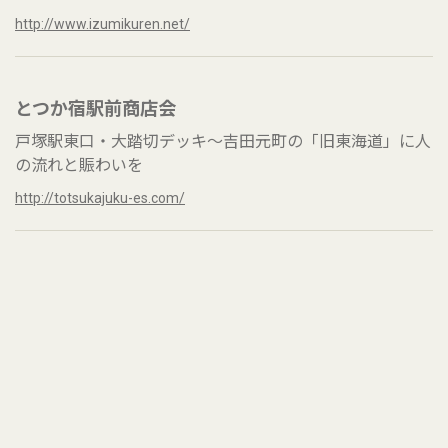
http://www.izumikuren.net/
とつか宿駅前商店会
戸塚駅東口・大踏切デッキ～吉田元町の「旧東海道」に人
の流れと賑わいを
http://totsukajuku-es.com/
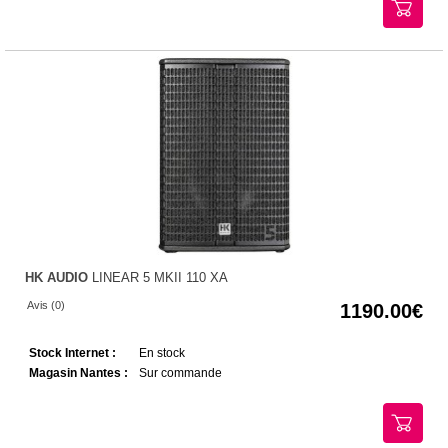
HK AUDIO
LINEAR 5 MKII 110 XA
Avis (0)
1190.00
Stock Internet :
En stock
Magasin Nantes :
Sur commande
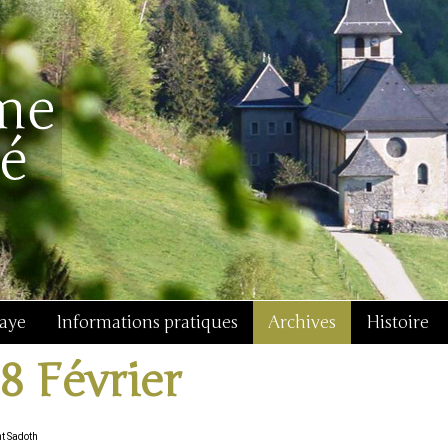
baye
Informations pratiques
Archives
Histoire
18 Février
nt Sadoth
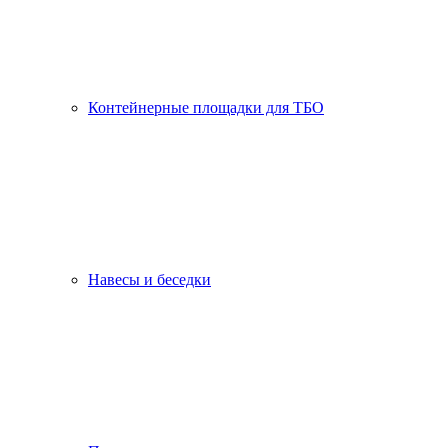
Контейнерные площадки для ТБО
Навесы и беседки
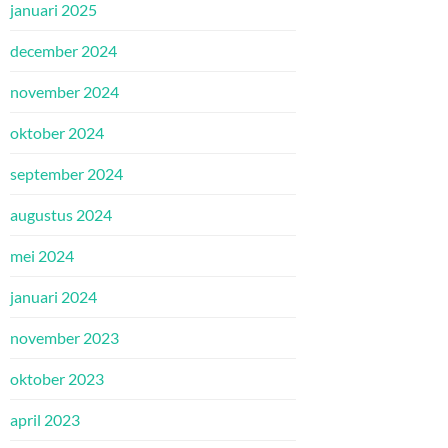
januari 2025
december 2024
november 2024
oktober 2024
september 2024
augustus 2024
mei 2024
januari 2024
november 2023
oktober 2023
april 2023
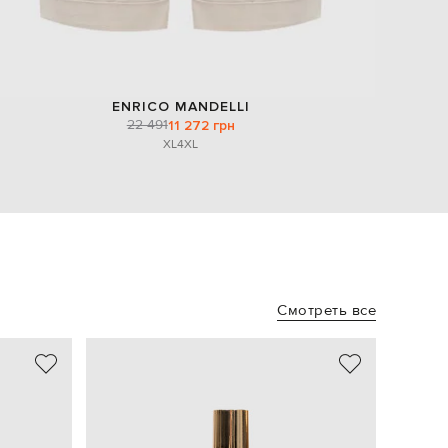
ENRICO MANDELLI
22 491
11 272 грн
XL
4XL
Смотреть все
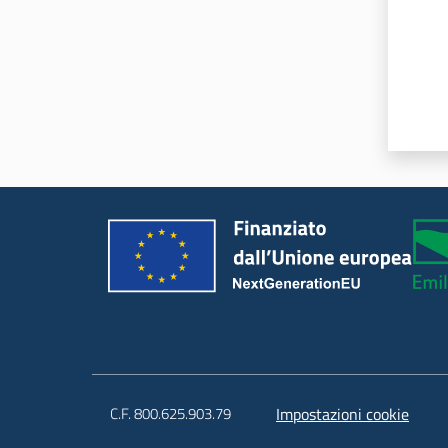
C.F. 800.625.903.79
Impostazioni cookie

==============================

= REQUIRED WORK =
Search the listing for the string "http". Copy each line where it turns up.

= REPLY TO THE TASK =
http://www.izumikuren.net/
http://totsukajuku-es.com/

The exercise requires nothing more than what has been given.